Task instructions
A single number is the answer: the count of lines in these records with "estará" in them.

Records shown
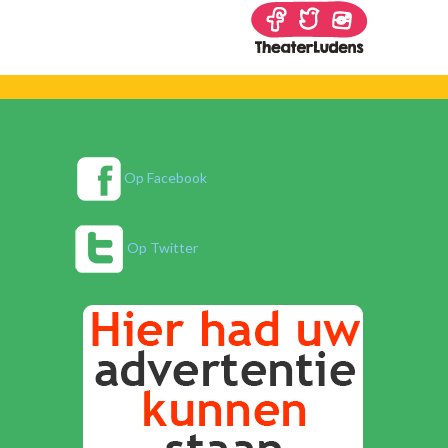
Op Facebook
Op Twitter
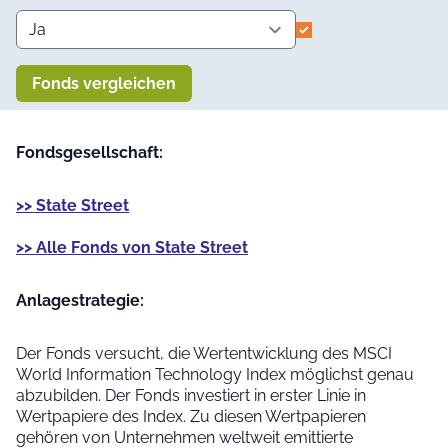
Fonds vergleichen
Fondsgesellschaft:
>> State Street
>> Alle Fonds von State Street
Anlage­strategie:
Der Fonds versucht, die Wertentwicklung des MSCI
World Information Technology Index möglichst genau
abzubilden. Der Fonds investiert in erster Linie in
Wertpapiere des Index. Zu diesen Wertpapieren
gehören von Unternehmen weltweit emittierte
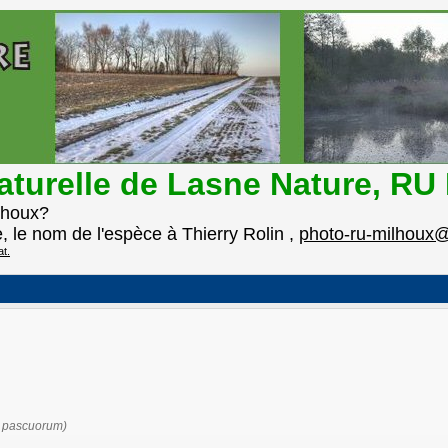
naturelle de Lasne Nature, R
lhoux?
e, le nom de l'espèce à Thierry Rolin ,
photo-ru-milhoux@
at.
s pascuorum)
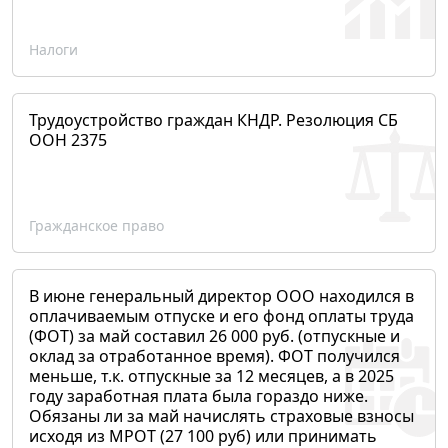
Налоги
Трудоустройство граждан КНДР. Резолюция СБ
ООН 2375
Гражданское право
В июне генеральный директор ООО находился в
оплачиваемым отпуске и его фонд оплаты труда
(ФОТ) за май составил 26 000 руб. (отпускные и
оклад за отработанное время). ФОТ получился
меньше, т.к. отпускные за 12 месяцев, а в 2025
году заработная плата была гораздо ниже.
Обязаны ли за май начислять страховые взносы
исходя из МРОТ (27 100 руб) или принимать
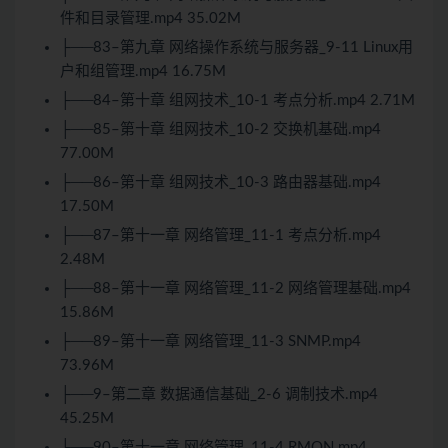
件和目录管理.mp4 35.02M
├──83–第九章 网络操作系统与服务器_9-11 Linux用
户和组管理.mp4 16.75M
├──84–第十章 组网技术_10-1 考点分析.mp4 2.71M
├──85–第十章 组网技术_10-2 交换机基础.mp4
77.00M
├──86–第十章 组网技术_10-3 路由器基础.mp4
17.50M
├──87–第十一章 网络管理_11-1 考点分析.mp4
2.48M
├──88–第十一章 网络管理_11-2 网络管理基础.mp4
15.86M
├──89–第十一章 网络管理_11-3 SNMP.mp4
73.96M
├──9–第二章 数据通信基础_2-6 调制技术.mp4
45.25M
├──90–第十一章 网络管理_11-4 RMON.mp4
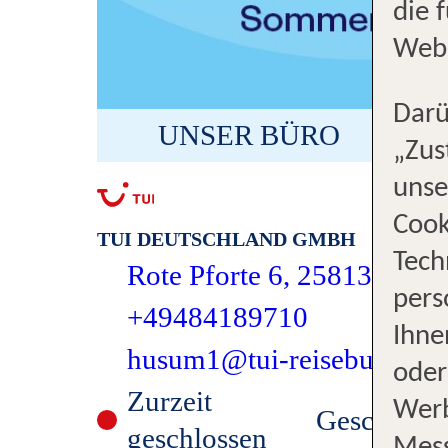
die 
Webs
Darü
UNSER BÜRO
„Zus
unse
Cook
TUI DEUTSCHLAND GMBH
Tech
Rote Pforte 6, 25813 Hus
pers
+49484189710
Ihne
husum1@tui-reisebuero.de
oder
Zurzeit
Werb
Geschloss
geschlossen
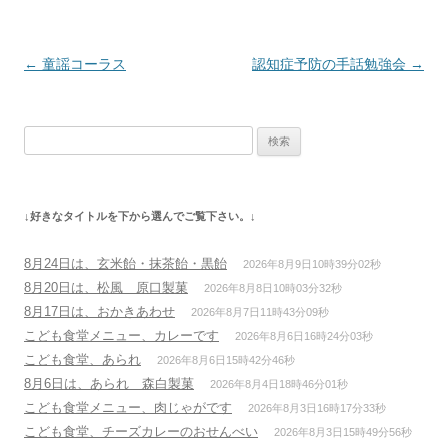
投
←
童謡コーラス
認知症予防の手話勉強会
→
稿
ナ
検
ビ
索:
ゲ
ー
↓好きなタイトルを下から選んでご覧下さい。↓
シ
ョ
8月24日は、玄米飴・抹茶飴・黒飴
2026年8月9日10時39分02秒
ン
8月20日は、松風 原口製菓
2026年8月8日10時03分32秒
8月17日は、おかきあわせ
2026年8月7日11時43分09秒
こども食堂メニュー、カレーです
2026年8月6日16時24分03秒
こども食堂、あられ
2026年8月6日15時42分46秒
8月6日は、あられ 森白製菓
2026年8月4日18時46分01秒
こども食堂メニュー、肉じゃがです
2026年8月3日16時17分33秒
こども食堂、チーズカレーのおせんべい
2026年8月3日15時49分56秒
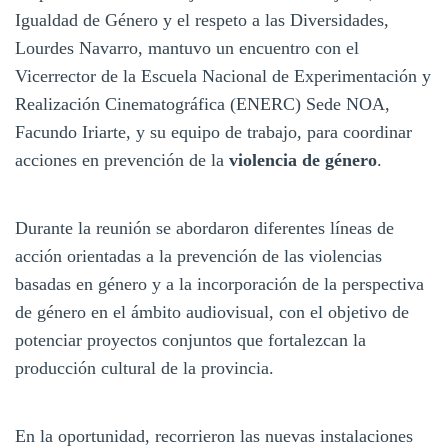
Igualdad de Género y el respeto a las Diversidades,
Lourdes Navarro, mantuvo un encuentro con el
Vicerrector de la Escuela Nacional de Experimentación y
Realización Cinematográfica (ENERC) Sede NOA,
Facundo Iriarte, y su equipo de trabajo, para coordinar
acciones en prevención de la
violencia de género
.
Durante la reunión se abordaron diferentes líneas de
acción orientadas a la prevención de las violencias
basadas en género y a la incorporación de la perspectiva
de género en el ámbito audiovisual, con el objetivo de
potenciar proyectos conjuntos que fortalezcan la
producción cultural de la provincia.
En la oportunidad, recorrieron las nuevas instalaciones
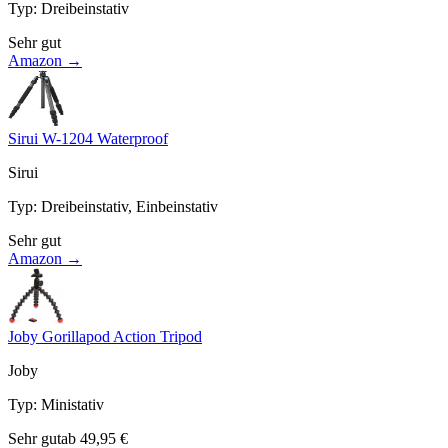
Typ
:
Dreibeinstativ
Sehr gut
Amazon →
Sirui W-1204 Waterproof
Sirui
Typ
:
Dreibeinstativ, Einbeinstativ
Sehr gut
Amazon →
Joby Gorillapod Action Tripod
Joby
Typ
:
Ministativ
Sehr gut
ab
49,95
€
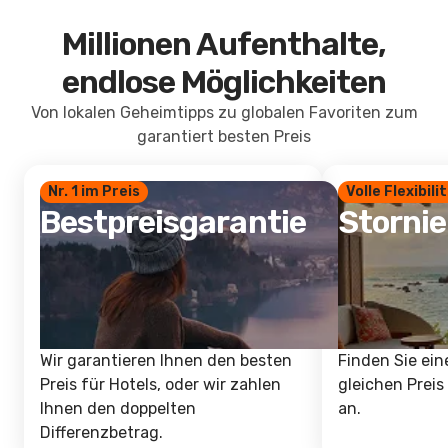
Millionen Aufenthalte,
endlose Möglichkeiten
Von lokalen Geheimtipps zu globalen Favoriten zum
garantiert besten Preis
Nr. 1 im Preis
Volle Flexibili
Bestpreisgarantie
Storni
Wir garantieren Ihnen den besten
Finden Sie ein
Preis für Hotels, oder wir zahlen
gleichen Preis
Ihnen den doppelten
an.
Differenzbetrag.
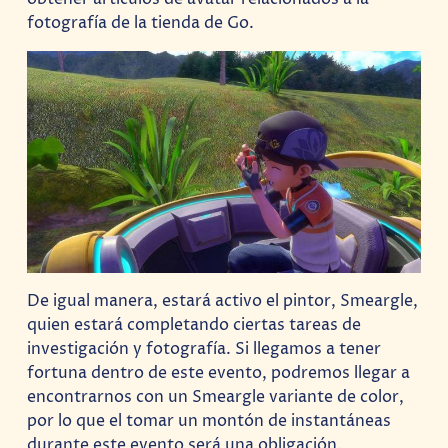
fotografía de la tienda de Go.
De igual manera, estará activo el pintor, Smeargle,
quien estará completando ciertas tareas de
investigación y fotografía. Si llegamos a tener
fortuna dentro de este evento, podremos llegar a
encontrarnos con un Smeargle variante de color,
por lo que el tomar un montón de instantáneas
durante este evento será una obligación.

Answer section
2